- by Chef Didier Girol, ACTIOMEDIA Inc. -

cuisses

 

In this receipe, I have chosen Trucillo Special Bar coffee. Its intense aroma as well as it mild taste will definitly match flavoured poultry such as the duck.

 

 

4 Servings
The duck legs
Ingredients
  • 4 duck legs
  • 125 ml (1/2 cup) flowered honey
  • 2 teaspoon Trucillo Spécial Bar coffee, finely grounded
  • 1 1/2 teaspoon of  Worcestershire sauce
  • 1/2 teaspoon dried fennel seeds
  • 1/4teaspoon powdered ginger
  • Olive oil
Trucillo Special Bar
Preparation
  1. Lightly oil the bottom of an ovenable plate and place the duck legs.
  2. Mix all the ingredients.
  3. Whitewash, using a brush, the duck legs all over their surface.
  4. Preheat oven to  200oC / 400oF  and cook for 15 minutes, turn over at half cooking time.
  5. Turn over again and keep cooking for another 15 minutes, reducing oven temperature to 175oC / 350oF.
  6. Check regularly the cooking, cook longer if necessary.
  7. Tent the duck legs with foil to keep warm for 5 minutes.

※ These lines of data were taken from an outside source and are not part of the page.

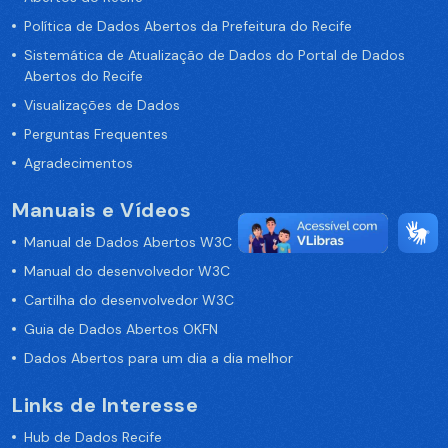
Política de Dados Abertos da Prefeitura do Recife
Sistemática de Atualização de Dados do Portal de Dados
Abertos do Recife
Visualizações de Dados
Perguntas Frequentes
Agradecimentos
Manuais e Vídeos
Manual de Dados Abertos W3C
Manual do desenvolvedor W3C
Cartilha do desenvolvedor W3C
Guia de Dados Abertos OKFN
Dados Abertos para um dia a dia melhor
Links de Interesse
Hub de Dados Recife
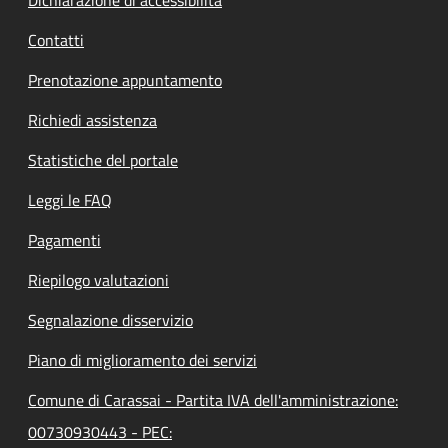
Contatti
Prenotazione appuntamento
Richiedi assistenza
Statistiche del portale
Leggi le FAQ
Pagamenti
Riepilogo valutazioni
Segnalazione disservizio
Piano di miglioramento dei servizi
Comune di Carassai - Partita IVA dell'amministrazione:
00730930443 - PEC:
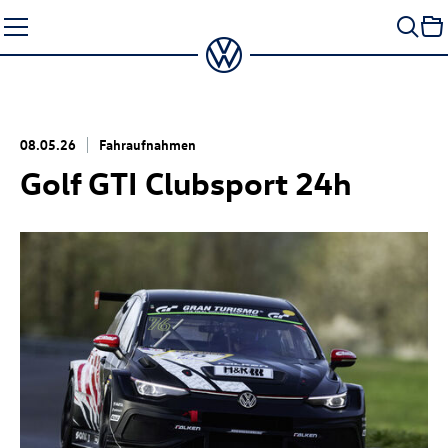
Zum
Seiteninhalt
springen
08.05.26
Fahraufnahmen
Golf GTI
Clubsport 24h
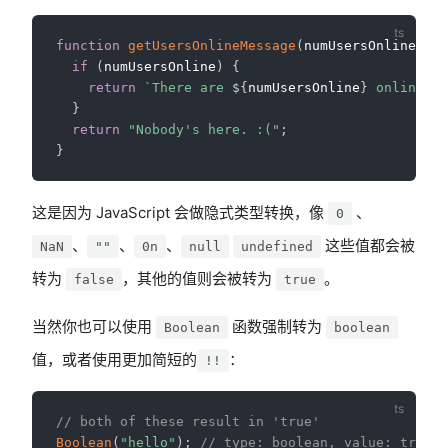
function
getUsersOnlineMessage
(
numUsersOnline
:
nu
if
(
numUsersOnline
)
{
return
`
There are 
${
numUsersOnline
}
 online no
}
return
"Nobody's here. :("
;
}
这是因为 JavaScript 会做隐式类型转换，像
、
0
、
、
、
这些值都会被
NaN
""
0n
null
undefined
转为
，其他的值则会被转为
。
false
true
当然你也可以使用
函数强制转为
Boolean
boolean
值，或者使用更加简短的
：
!!
// both of these result in 'true'
Boolean
(
"hello"
)
;
// type: boolean, value: true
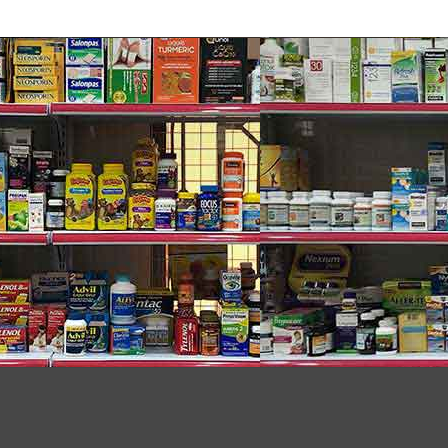
ày cho phép MegaRed dễ dàng được nhận ra và sử
trong dạ dày của bạn nên nó không để lại dư vị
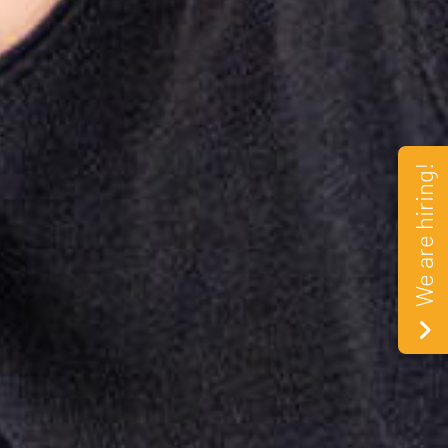
We are hiring!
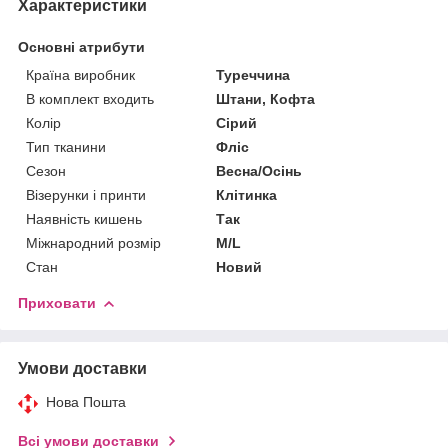
Характеристики
Основні атрибути
Країна виробник
Туреччина
В комплект входить
Штани, Кофта
Колір
Сірий
Тип тканини
Фліс
Сезон
Весна/Осінь
Візерунки і принти
Клітинка
Наявність кишень
Так
Міжнародний розмір
M/L
Стан
Новий
Приховати
Умови доставки
Нова Пошта
Всі умови доставки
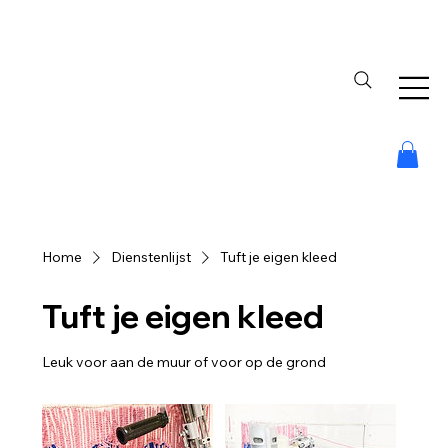
Home
Dienstenlijst
Tuft je eigen kleed
Tuft je eigen kleed
Leuk voor aan de muur of voor op de grond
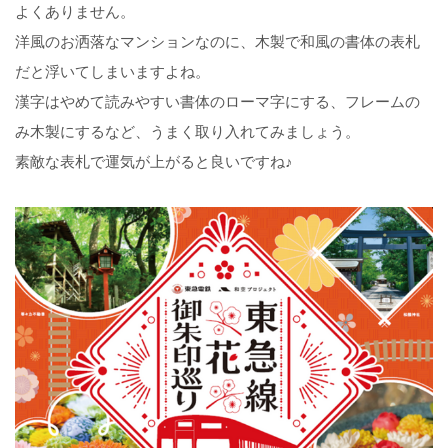
よくありません。
洋風のお洒落なマンションなのに、木製で和風の書体の表札
だと浮いてしまいますよね。
漢字はやめて読みやすい書体のローマ字にする、フレームの
み木製にするなど、うまく取り入れてみましょう。
素敵な表札で運気が上がると良いですね♪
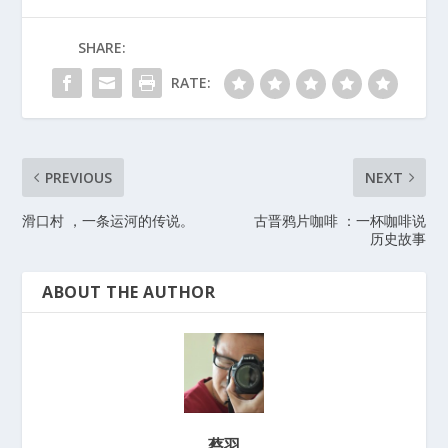
SHARE:
RATE:
PREVIOUS
NEXT
滑口村 ，一条运河的传说。
古晋鸦片咖啡 ：一杯咖啡说
历史故事
ABOUT THE AUTHOR
蔡羽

Serve.
Red-cabbage confit
Ingredients
  • 1 small red-cabbage
  • 2 medium onions
  • 15 ml (1 tablespoon)granulated sugar
  • 125 ml (1/2 cup)125 ml (1/2 tasse) d'eau
  • 4 dried apricots
  • 5 ml (1 teaspoon) powdered ginger
  • 60 ml (1/4 cup) olive oil
For the marinade
  • 15 ml (1 tablespoon) granulated sugar
  • 5 ml (1 teaspoon) salt
  • 45 ml (3 tablespoon) Xeres vinegar, or other
Preparation
The day before
  1. Cut the cabbage in four parts, take off the core (the big white part).
  2. Thinly slice the cabbage and rince under cold water. Drain.
  3. Put the thinly sliced cabbage in a slad bowl, add the marinade ingredients, toss, cover and put away in the fridge.
__________
  1. In a casserole, heat up the olive oil.
  2. Peel and thinly slice the onions. Let them melt (avoid coloration) slowly in the casserole and toss regularly.
  3. Meanwhile, drain the cabbage and cut the apricots in small cubes.
  4. When the onions are cooked, add the cabbage, the apricots, the water, the wine and the sugar.
  5. Cook slowly, uncovered, for 30 minutes, then 2 hours covered, stirring regularly.
  6. Serve alonside the duck legs.
Notes from the Chef
  • To serve with a sauce, use the cooking juice once the duck is out of the oven and thaw with some Calvados or Sortilège.
  • The duck legs and red-cabbage confit can be served with sautéed or mashed potatoes.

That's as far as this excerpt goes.